=== EXERCISE OBJECTIVE ===
Can you transcribe every record below exactly as it appears?
· · ·
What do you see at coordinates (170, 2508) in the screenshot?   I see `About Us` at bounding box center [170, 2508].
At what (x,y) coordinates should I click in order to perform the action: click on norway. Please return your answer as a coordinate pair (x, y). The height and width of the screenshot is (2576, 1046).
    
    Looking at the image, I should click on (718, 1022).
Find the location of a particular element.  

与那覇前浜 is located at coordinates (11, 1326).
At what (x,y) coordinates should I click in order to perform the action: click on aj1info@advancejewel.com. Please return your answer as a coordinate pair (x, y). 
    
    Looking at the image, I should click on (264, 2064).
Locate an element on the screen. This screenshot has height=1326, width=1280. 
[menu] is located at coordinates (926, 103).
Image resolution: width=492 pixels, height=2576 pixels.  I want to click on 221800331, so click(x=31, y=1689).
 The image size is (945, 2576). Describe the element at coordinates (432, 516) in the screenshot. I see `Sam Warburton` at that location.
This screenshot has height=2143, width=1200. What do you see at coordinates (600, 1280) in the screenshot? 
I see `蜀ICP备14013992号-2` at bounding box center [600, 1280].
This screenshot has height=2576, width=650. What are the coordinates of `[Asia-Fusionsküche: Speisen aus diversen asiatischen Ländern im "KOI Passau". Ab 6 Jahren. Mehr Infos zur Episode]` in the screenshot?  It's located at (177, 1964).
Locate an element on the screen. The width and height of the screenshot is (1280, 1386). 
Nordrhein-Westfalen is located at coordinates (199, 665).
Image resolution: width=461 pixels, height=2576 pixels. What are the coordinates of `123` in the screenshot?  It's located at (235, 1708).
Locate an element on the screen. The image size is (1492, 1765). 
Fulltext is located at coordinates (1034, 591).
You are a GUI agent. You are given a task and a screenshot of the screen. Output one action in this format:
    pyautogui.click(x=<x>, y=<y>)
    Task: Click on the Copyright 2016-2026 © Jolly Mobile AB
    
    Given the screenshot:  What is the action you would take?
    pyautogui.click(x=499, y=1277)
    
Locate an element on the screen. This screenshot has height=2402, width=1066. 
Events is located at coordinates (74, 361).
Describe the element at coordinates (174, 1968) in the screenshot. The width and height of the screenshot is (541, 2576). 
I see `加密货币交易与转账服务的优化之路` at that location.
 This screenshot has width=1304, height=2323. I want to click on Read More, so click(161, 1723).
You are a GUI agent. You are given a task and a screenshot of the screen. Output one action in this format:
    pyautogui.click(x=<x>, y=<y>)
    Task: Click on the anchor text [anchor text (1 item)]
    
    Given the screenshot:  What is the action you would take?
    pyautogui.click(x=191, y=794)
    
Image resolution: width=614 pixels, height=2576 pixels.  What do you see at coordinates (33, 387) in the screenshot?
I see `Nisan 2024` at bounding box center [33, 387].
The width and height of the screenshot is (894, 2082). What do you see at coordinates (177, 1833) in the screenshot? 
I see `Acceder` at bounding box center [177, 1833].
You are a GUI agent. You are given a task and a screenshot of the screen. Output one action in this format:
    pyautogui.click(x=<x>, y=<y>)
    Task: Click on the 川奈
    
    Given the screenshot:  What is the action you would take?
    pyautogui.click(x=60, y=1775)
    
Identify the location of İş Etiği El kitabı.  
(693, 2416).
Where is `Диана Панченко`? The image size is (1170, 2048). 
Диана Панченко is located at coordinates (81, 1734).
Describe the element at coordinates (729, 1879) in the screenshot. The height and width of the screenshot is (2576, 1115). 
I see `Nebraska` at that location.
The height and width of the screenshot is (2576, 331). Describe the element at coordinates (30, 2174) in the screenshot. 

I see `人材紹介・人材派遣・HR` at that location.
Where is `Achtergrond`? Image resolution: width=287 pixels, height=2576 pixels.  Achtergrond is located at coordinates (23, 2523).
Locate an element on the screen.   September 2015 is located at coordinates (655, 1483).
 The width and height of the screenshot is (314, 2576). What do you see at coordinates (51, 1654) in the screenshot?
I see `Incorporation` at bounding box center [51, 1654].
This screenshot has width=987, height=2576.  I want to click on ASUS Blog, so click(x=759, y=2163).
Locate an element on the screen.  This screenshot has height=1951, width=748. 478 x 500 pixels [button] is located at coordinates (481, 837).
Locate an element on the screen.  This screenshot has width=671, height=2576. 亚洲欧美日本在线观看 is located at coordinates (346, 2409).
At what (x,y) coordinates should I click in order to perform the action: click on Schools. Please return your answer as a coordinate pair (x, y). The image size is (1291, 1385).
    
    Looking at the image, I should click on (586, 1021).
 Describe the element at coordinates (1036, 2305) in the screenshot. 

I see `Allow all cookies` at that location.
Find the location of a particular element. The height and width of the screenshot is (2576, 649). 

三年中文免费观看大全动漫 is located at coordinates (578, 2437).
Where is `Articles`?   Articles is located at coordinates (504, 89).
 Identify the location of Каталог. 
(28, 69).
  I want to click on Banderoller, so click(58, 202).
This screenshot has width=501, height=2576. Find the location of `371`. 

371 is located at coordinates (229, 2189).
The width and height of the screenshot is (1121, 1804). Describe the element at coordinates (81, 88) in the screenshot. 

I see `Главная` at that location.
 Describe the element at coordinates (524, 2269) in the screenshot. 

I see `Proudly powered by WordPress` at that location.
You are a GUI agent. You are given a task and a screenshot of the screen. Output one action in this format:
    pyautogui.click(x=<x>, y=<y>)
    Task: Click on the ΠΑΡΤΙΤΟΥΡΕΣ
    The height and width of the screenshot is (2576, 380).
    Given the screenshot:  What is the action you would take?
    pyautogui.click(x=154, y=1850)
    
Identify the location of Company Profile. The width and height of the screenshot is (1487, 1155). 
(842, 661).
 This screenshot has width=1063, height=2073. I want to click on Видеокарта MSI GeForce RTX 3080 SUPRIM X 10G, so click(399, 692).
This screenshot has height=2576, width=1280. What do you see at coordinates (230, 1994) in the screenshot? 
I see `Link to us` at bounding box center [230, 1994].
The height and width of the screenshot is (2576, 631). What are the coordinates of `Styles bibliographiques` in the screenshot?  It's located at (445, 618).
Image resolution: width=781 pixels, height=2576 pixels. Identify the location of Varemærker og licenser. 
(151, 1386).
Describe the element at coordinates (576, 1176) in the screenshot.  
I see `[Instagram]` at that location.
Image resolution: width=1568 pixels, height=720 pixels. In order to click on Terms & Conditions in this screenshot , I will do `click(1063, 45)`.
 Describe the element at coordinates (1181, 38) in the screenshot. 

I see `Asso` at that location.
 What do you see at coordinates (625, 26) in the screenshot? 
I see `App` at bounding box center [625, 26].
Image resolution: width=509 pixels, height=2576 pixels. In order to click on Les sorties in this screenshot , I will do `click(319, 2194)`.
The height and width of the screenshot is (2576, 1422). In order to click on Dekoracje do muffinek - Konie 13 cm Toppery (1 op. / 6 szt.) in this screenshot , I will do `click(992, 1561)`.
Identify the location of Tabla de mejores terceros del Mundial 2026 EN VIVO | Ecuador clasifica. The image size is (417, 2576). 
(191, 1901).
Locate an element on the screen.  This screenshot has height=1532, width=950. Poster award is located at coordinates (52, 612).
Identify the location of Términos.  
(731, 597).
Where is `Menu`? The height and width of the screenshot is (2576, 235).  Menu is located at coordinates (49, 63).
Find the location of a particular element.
· · ·
=== RESPONSE ===
What do you see at coordinates (170, 2508) in the screenshot?   I see `About Us` at bounding box center [170, 2508].
At what (x,y) coordinates should I click in order to perform the action: click on norway. Please return your answer as a coordinate pair (x, y). The height and width of the screenshot is (2576, 1046).
    
    Looking at the image, I should click on (718, 1022).
Find the location of a particular element.  

与那覇前浜 is located at coordinates (11, 1326).
At what (x,y) coordinates should I click in order to perform the action: click on aj1info@advancejewel.com. Please return your answer as a coordinate pair (x, y). 
    
    Looking at the image, I should click on (264, 2064).
Locate an element on the screen. This screenshot has height=1326, width=1280. 
[menu] is located at coordinates (926, 103).
Image resolution: width=492 pixels, height=2576 pixels.  I want to click on 221800331, so click(x=31, y=1689).
 The image size is (945, 2576). Describe the element at coordinates (432, 516) in the screenshot. I see `Sam Warburton` at that location.
This screenshot has height=2143, width=1200. What do you see at coordinates (600, 1280) in the screenshot? 
I see `蜀ICP备14013992号-2` at bounding box center [600, 1280].
This screenshot has height=2576, width=650. What are the coordinates of `[Asia-Fusionsküche: Speisen aus diversen asiatischen Ländern im "KOI Passau". Ab 6 Jahren. Mehr Infos zur Episode]` in the screenshot?  It's located at (177, 1964).
Locate an element on the screen. The width and height of the screenshot is (1280, 1386). 
Nordrhein-Westfalen is located at coordinates (199, 665).
Image resolution: width=461 pixels, height=2576 pixels. What are the coordinates of `123` in the screenshot?  It's located at (235, 1708).
Locate an element on the screen. The image size is (1492, 1765). 
Fulltext is located at coordinates (1034, 591).
You are a GUI agent. You are given a task and a screenshot of the screen. Output one action in this format:
    pyautogui.click(x=<x>, y=<y>)
    Task: Click on the Copyright 2016-2026 © Jolly Mobile AB
    
    Given the screenshot:  What is the action you would take?
    pyautogui.click(x=499, y=1277)
    
Locate an element on the screen. This screenshot has height=2402, width=1066. 
Events is located at coordinates (74, 361).
Describe the element at coordinates (174, 1968) in the screenshot. The width and height of the screenshot is (541, 2576). 
I see `加密货币交易与转账服务的优化之路` at that location.
 This screenshot has width=1304, height=2323. I want to click on Read More, so click(161, 1723).
You are a GUI agent. You are given a task and a screenshot of the screen. Output one action in this format:
    pyautogui.click(x=<x>, y=<y>)
    Task: Click on the anchor text [anchor text (1 item)]
    
    Given the screenshot:  What is the action you would take?
    pyautogui.click(x=191, y=794)
    
Image resolution: width=614 pixels, height=2576 pixels.  What do you see at coordinates (33, 387) in the screenshot?
I see `Nisan 2024` at bounding box center [33, 387].
The width and height of the screenshot is (894, 2082). What do you see at coordinates (177, 1833) in the screenshot? 
I see `Acceder` at bounding box center [177, 1833].
You are a GUI agent. You are given a task and a screenshot of the screen. Output one action in this format:
    pyautogui.click(x=<x>, y=<y>)
    Task: Click on the 川奈
    
    Given the screenshot:  What is the action you would take?
    pyautogui.click(x=60, y=1775)
    
Identify the location of İş Etiği El kitabı.  
(693, 2416).
Where is `Диана Панченко`? The image size is (1170, 2048). 
Диана Панченко is located at coordinates (81, 1734).
Describe the element at coordinates (729, 1879) in the screenshot. The height and width of the screenshot is (2576, 1115). 
I see `Nebraska` at that location.
The height and width of the screenshot is (2576, 331). Describe the element at coordinates (30, 2174) in the screenshot. 

I see `人材紹介・人材派遣・HR` at that location.
Where is `Achtergrond`? Image resolution: width=287 pixels, height=2576 pixels.  Achtergrond is located at coordinates (23, 2523).
Locate an element on the screen.   September 2015 is located at coordinates (655, 1483).
 The width and height of the screenshot is (314, 2576). What do you see at coordinates (51, 1654) in the screenshot?
I see `Incorporation` at bounding box center [51, 1654].
This screenshot has width=987, height=2576.  I want to click on ASUS Blog, so click(x=759, y=2163).
Locate an element on the screen.  This screenshot has height=1951, width=748. 478 x 500 pixels [button] is located at coordinates (481, 837).
Locate an element on the screen.  This screenshot has width=671, height=2576. 亚洲欧美日本在线观看 is located at coordinates (346, 2409).
At what (x,y) coordinates should I click in order to perform the action: click on Schools. Please return your answer as a coordinate pair (x, y). The image size is (1291, 1385).
    
    Looking at the image, I should click on (586, 1021).
 Describe the element at coordinates (1036, 2305) in the screenshot. 

I see `Allow all cookies` at that location.
Find the location of a particular element. The height and width of the screenshot is (2576, 649). 

三年中文免费观看大全动漫 is located at coordinates (578, 2437).
Where is `Articles`?   Articles is located at coordinates (504, 89).
 Identify the location of Каталог. 
(28, 69).
  I want to click on Banderoller, so click(58, 202).
This screenshot has width=501, height=2576. Find the location of `371`. 

371 is located at coordinates (229, 2189).
The width and height of the screenshot is (1121, 1804). Describe the element at coordinates (81, 88) in the screenshot. 

I see `Главная` at that location.
 Describe the element at coordinates (524, 2269) in the screenshot. 

I see `Proudly powered by WordPress` at that location.
You are a GUI agent. You are given a task and a screenshot of the screen. Output one action in this format:
    pyautogui.click(x=<x>, y=<y>)
    Task: Click on the ΠΑΡΤΙΤΟΥΡΕΣ
    The height and width of the screenshot is (2576, 380).
    Given the screenshot:  What is the action you would take?
    pyautogui.click(x=154, y=1850)
    
Identify the location of Company Profile. The width and height of the screenshot is (1487, 1155). 
(842, 661).
 This screenshot has width=1063, height=2073. I want to click on Видеокарта MSI GeForce RTX 3080 SUPRIM X 10G, so click(399, 692).
This screenshot has height=2576, width=1280. What do you see at coordinates (230, 1994) in the screenshot? 
I see `Link to us` at bounding box center [230, 1994].
The height and width of the screenshot is (2576, 631). What are the coordinates of `Styles bibliographiques` in the screenshot?  It's located at (445, 618).
Image resolution: width=781 pixels, height=2576 pixels. Identify the location of Varemærker og licenser. 
(151, 1386).
Describe the element at coordinates (576, 1176) in the screenshot.  
I see `[Instagram]` at that location.
Image resolution: width=1568 pixels, height=720 pixels. In order to click on Terms & Conditions in this screenshot , I will do `click(1063, 45)`.
 Describe the element at coordinates (1181, 38) in the screenshot. 

I see `Asso` at that location.
 What do you see at coordinates (625, 26) in the screenshot? 
I see `App` at bounding box center [625, 26].
Image resolution: width=509 pixels, height=2576 pixels. In order to click on Les sorties in this screenshot , I will do `click(319, 2194)`.
The height and width of the screenshot is (2576, 1422). In order to click on Dekoracje do muffinek - Konie 13 cm Toppery (1 op. / 6 szt.) in this screenshot , I will do `click(992, 1561)`.
Identify the location of Tabla de mejores terceros del Mundial 2026 EN VIVO | Ecuador clasifica. The image size is (417, 2576). 
(191, 1901).
Locate an element on the screen.  This screenshot has height=1532, width=950. Poster award is located at coordinates (52, 612).
Identify the location of Términos.  
(731, 597).
Where is `Menu`? The height and width of the screenshot is (2576, 235).  Menu is located at coordinates (49, 63).
Find the location of a particular element.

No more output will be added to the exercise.